How much do founders pay themslves? - echan00

how do founders figure out how much to pay themselves?
======
nostrademons
Usually as little as they can and still live on.

The way a financier thinks about it, a stock is worth the discounted value of
all future earnings. The less it pays its founders, the more it earns in
profits. Normally this is a bad trade for employees, because they own a tiny
portion of the company and their share of those earnings will never hope to
equal the money they're giving up in salaries. But founders usually own a big
chunk of the company - any money it saves goes straight to its bottom line,
and any improvements to the bottom line go straight to their net worth.
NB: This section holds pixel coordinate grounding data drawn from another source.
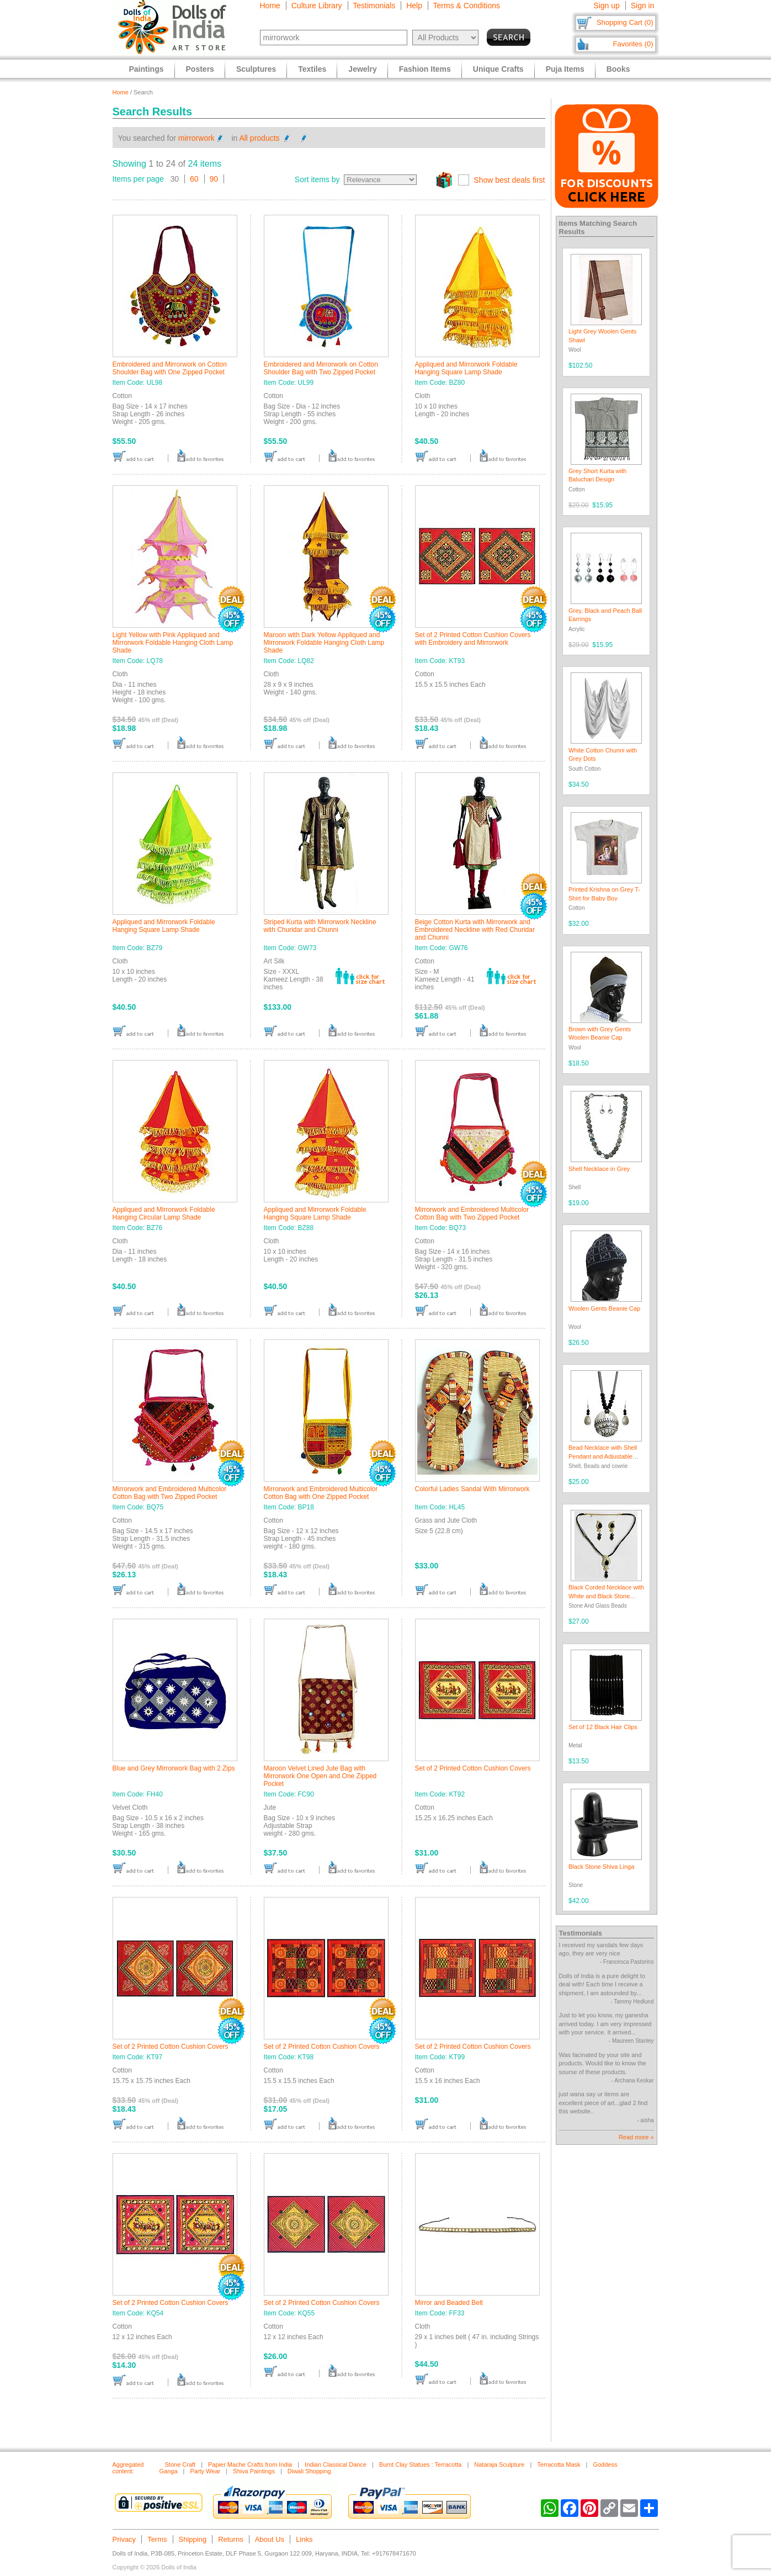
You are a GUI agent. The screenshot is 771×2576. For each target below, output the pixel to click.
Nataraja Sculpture (499, 2464)
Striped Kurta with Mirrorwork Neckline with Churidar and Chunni (320, 926)
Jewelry (362, 69)
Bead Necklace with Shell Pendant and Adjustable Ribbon (602, 1456)
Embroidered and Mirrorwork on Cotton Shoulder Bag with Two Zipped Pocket (321, 368)
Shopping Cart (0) (625, 22)
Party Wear (205, 2471)
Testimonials (374, 5)
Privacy (124, 2539)
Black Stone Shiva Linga (601, 1866)
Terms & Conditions (466, 5)
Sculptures (256, 69)
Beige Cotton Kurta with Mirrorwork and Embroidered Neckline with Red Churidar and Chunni (475, 929)
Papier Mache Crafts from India (250, 2464)
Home (270, 5)
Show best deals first (509, 180)
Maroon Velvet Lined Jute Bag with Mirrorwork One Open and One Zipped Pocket (320, 1776)
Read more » (636, 2137)
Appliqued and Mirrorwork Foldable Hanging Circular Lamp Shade (164, 1213)
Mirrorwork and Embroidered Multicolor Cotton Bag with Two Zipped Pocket (472, 1213)
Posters (200, 69)
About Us (269, 2539)
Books (618, 69)
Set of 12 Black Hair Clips (602, 1727)
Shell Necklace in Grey (599, 1168)
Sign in (643, 5)
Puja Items (565, 69)
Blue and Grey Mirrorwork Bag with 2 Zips (174, 1768)
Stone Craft (180, 2464)
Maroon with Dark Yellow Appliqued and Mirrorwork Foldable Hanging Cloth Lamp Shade (324, 642)
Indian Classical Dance (335, 2464)
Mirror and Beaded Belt (449, 2303)
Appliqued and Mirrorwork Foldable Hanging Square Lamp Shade (466, 368)
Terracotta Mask (558, 2464)
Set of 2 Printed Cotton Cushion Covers (473, 1768)
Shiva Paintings (254, 2471)
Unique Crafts (498, 69)
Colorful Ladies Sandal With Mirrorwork (472, 1489)
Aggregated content (128, 2467)
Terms (157, 2539)
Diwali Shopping (309, 2471)
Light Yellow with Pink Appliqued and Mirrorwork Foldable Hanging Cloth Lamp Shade (173, 642)
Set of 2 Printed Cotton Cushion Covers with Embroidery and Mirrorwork (473, 638)
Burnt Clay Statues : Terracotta (420, 2464)
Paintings (146, 69)
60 (194, 178)
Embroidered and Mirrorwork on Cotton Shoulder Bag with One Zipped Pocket (170, 368)
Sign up (606, 5)
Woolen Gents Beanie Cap (604, 1308)
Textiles (312, 69)
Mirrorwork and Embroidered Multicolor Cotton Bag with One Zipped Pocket (321, 1493)
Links (304, 2539)
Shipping (193, 2539)
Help (414, 5)
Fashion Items (425, 69)
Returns (230, 2539)
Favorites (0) (633, 44)
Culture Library (316, 5)
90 (214, 178)
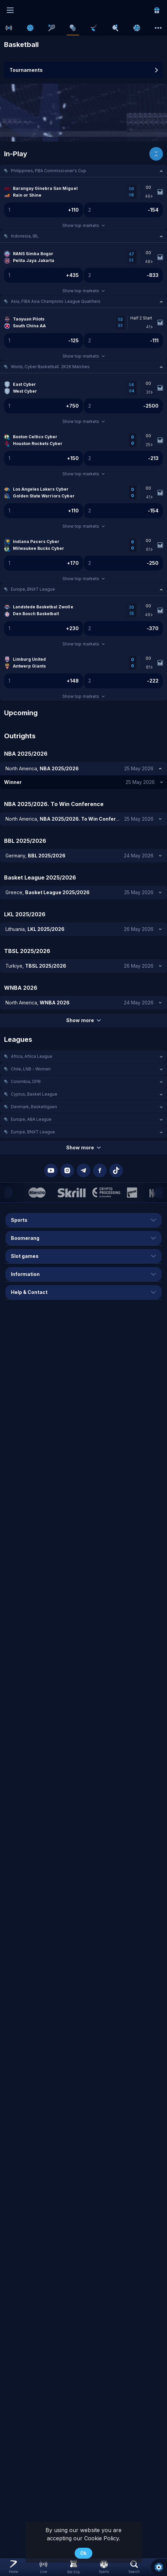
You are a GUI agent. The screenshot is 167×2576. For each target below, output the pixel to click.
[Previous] (6, 1192)
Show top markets (83, 225)
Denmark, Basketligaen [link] (34, 1106)
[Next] (160, 1192)
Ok (83, 2553)
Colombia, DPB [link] (26, 1081)
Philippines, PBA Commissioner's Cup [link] (48, 170)
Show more (83, 1020)
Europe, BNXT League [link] (33, 589)
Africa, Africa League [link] (31, 1056)
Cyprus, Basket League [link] (34, 1094)
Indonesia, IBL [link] (25, 236)
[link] (156, 10)
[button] (83, 171)
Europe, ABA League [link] (31, 1119)
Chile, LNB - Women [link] (31, 1068)
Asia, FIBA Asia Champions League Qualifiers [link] (55, 301)
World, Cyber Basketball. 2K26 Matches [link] (50, 366)
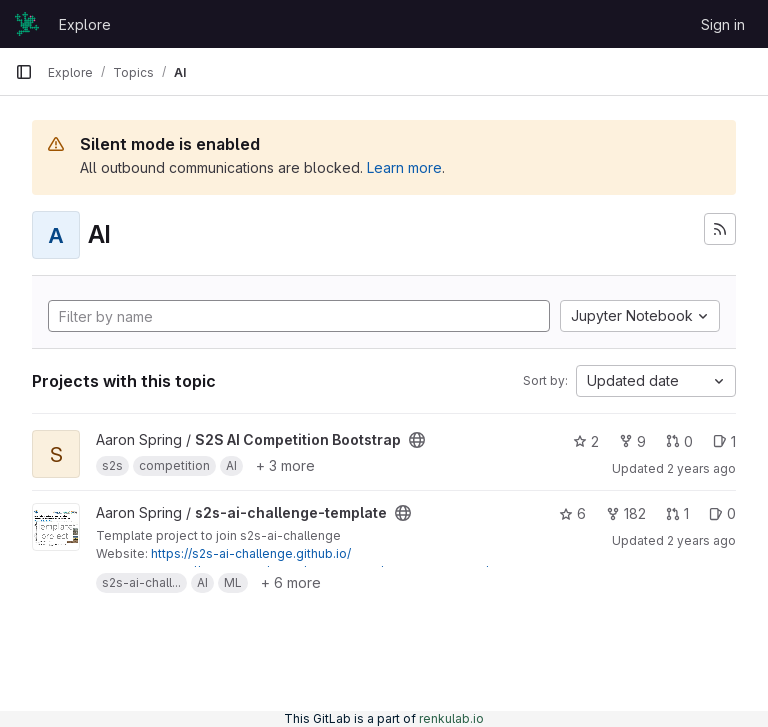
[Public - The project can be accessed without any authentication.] (417, 440)
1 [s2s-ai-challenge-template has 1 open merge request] (677, 513)
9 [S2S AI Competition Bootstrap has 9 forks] (632, 441)
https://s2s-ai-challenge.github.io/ (251, 553)
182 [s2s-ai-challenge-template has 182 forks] (626, 513)
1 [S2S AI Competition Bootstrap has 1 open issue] (724, 441)
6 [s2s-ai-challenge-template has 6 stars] (572, 513)
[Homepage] (27, 24)
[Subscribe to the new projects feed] (720, 229)
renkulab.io (451, 718)
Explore (85, 24)
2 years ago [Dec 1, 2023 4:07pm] (701, 540)
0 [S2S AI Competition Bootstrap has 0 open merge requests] (679, 441)
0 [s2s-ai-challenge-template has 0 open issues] (722, 513)
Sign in (723, 24)
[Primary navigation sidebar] (24, 72)
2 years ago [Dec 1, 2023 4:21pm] (701, 468)
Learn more (404, 167)
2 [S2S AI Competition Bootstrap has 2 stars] (586, 441)
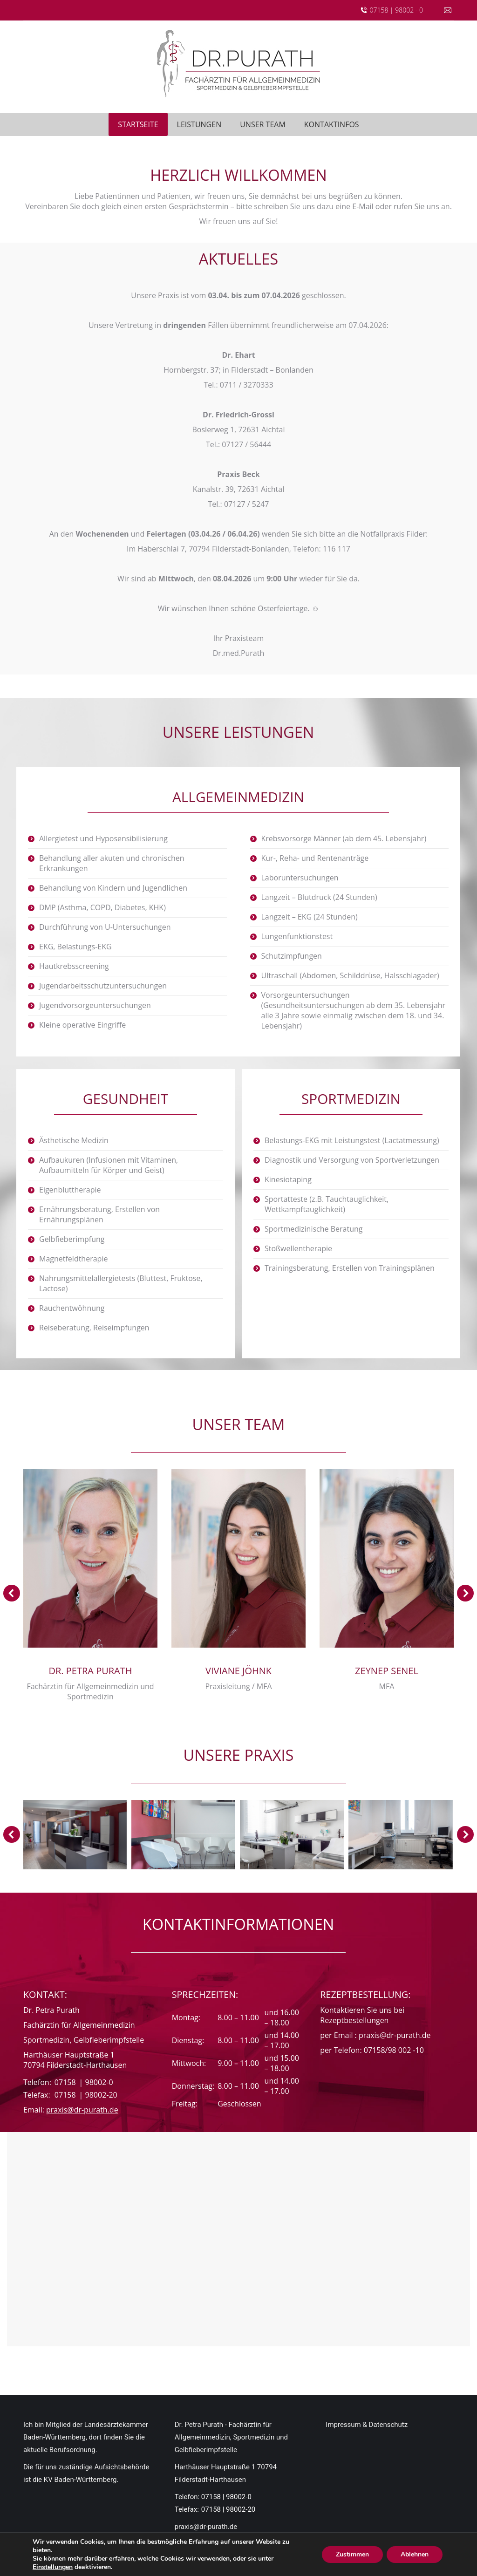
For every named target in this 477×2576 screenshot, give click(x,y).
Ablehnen (415, 2554)
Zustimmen (352, 2554)
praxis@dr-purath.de (82, 2104)
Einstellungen (53, 2567)
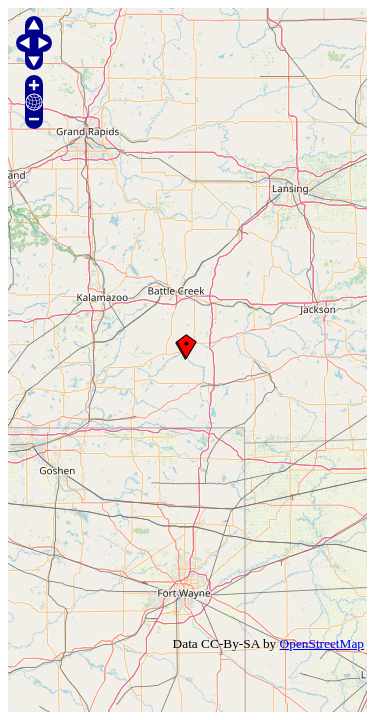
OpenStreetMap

As a
founder, you usually make far more from increases in the stock price than you
can from salary.

The way a founder the thinks about it, your runway is cash in the bank over
total expenses. How long do you have before your dream dies? If you can pay
yourself half as much, it'll last twice as long, and maybe get off the ground
in the process. Note that this calculation often changes if you take venture
capital, because then founder salaries are a comparatively smaller portion of
the burn rate.

The way a prospective employee thinks about it - if you as a founder take a
low salary, it's a signal that you're in this for the long haul and are
looking for more than your own personal gain. I am far more likely to work
hard for a person that is trying to change the world than I am for a person
that is trying to get rich. Conversely, if you're just trying to bleed the
company dry, why should I not try to bleed the company dry too? Taking a low
salary sets a cultural expectation that can be very important to the start-
up's long-term success.

------
panotpon
This is a general question that requires breadth of answers. Most will differ
base on the stage of your start-up. Some will be geographical. My case: I
started off didn't pay myself at all. Hired a guy. Fired him. Assume his
responsibilities and his pay. Investors are okay with it.